**ACTION ITEM**
For this exercise, repeat the records below exactly and omit every picture.

═════ SOURCE DATA

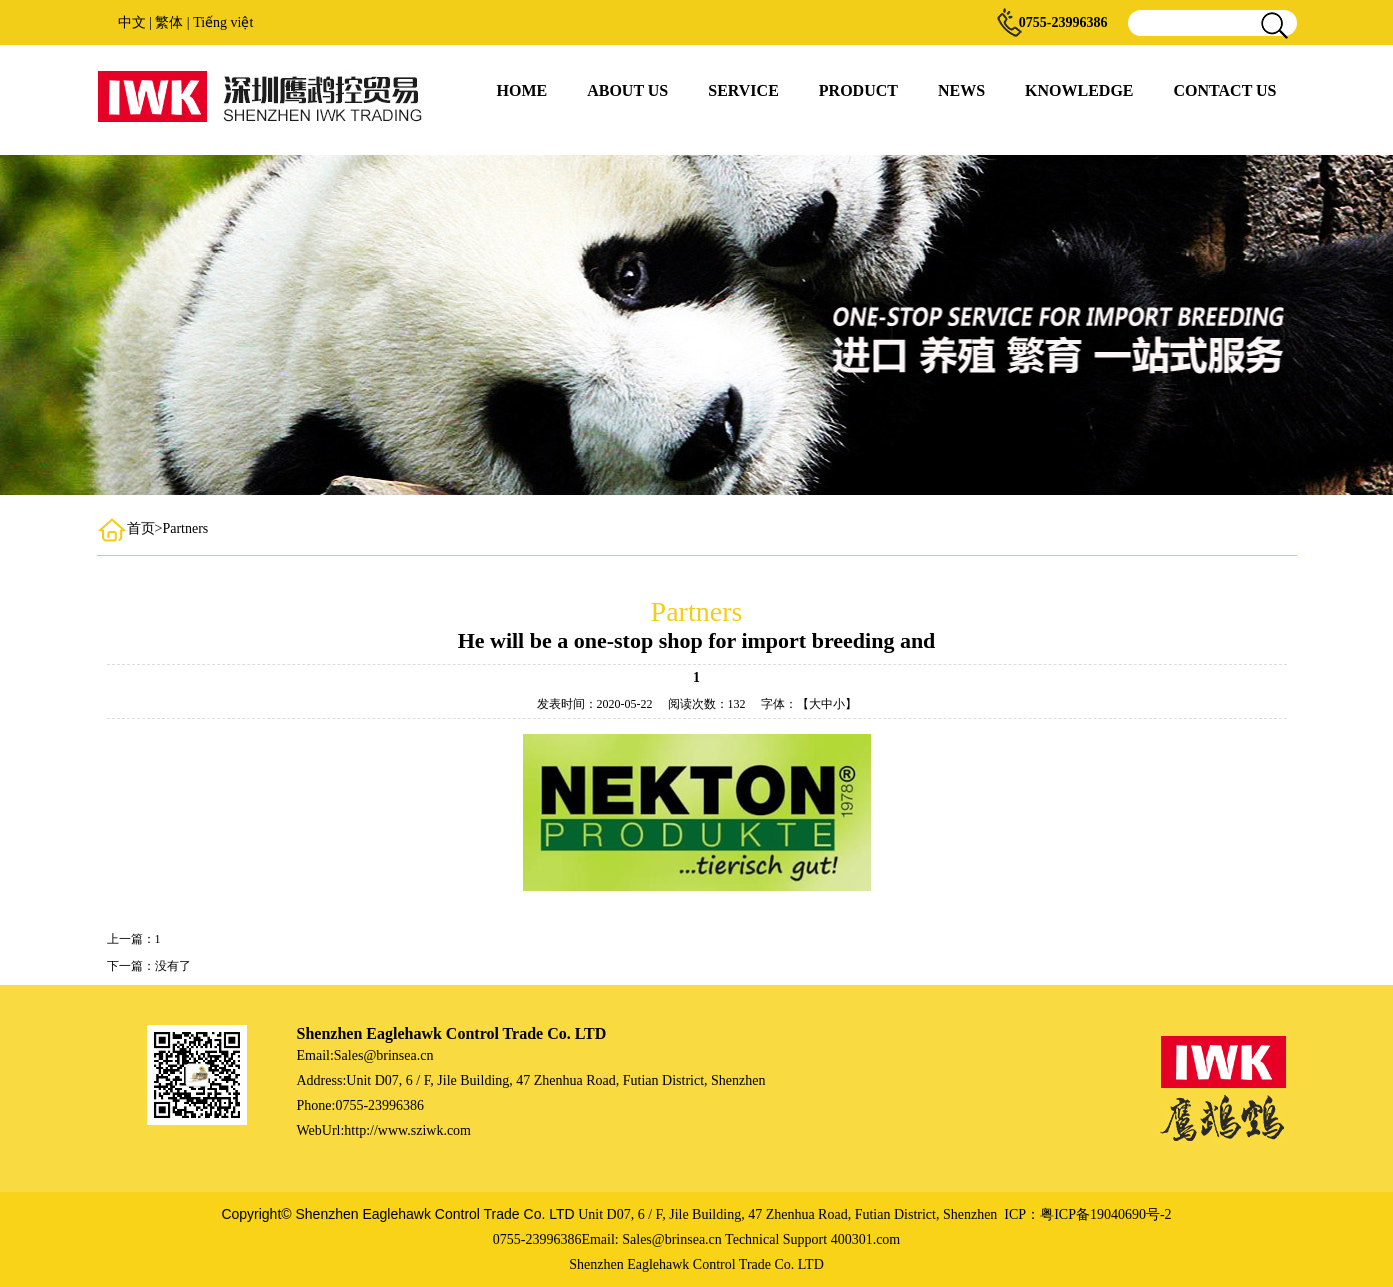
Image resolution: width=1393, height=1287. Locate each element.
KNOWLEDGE (1079, 90)
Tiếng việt (223, 22)
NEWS (961, 90)
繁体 (169, 22)
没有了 (173, 966)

══════════

**ANSWER BOX**
Image resolution: width=1393, height=1287. Locate each element.
KNOWLEDGE (1079, 90)
Tiếng việt (223, 22)
NEWS (961, 90)
繁体 (169, 22)
没有了 (173, 966)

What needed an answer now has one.